• Extracted material:
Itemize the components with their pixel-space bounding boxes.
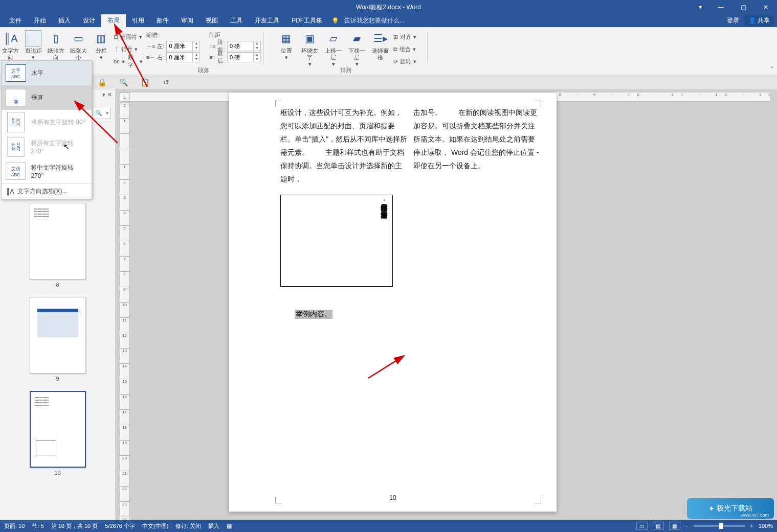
svg-line-0 bbox=[115, 25, 147, 87]
svg-line-1 bbox=[75, 101, 118, 143]
svg-line-2 bbox=[368, 356, 404, 378]
annotation-arrows bbox=[0, 0, 777, 532]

• Exercise aim: Would you repeat the entries exactly, keeping the images out?

• Answer to this problem:
Itemize the components with their pixel-space bounding boxes.
svg-line-0 bbox=[115, 25, 147, 87]
svg-line-1 bbox=[75, 101, 118, 143]
svg-line-2 bbox=[368, 356, 404, 378]
annotation-arrows bbox=[0, 0, 777, 532]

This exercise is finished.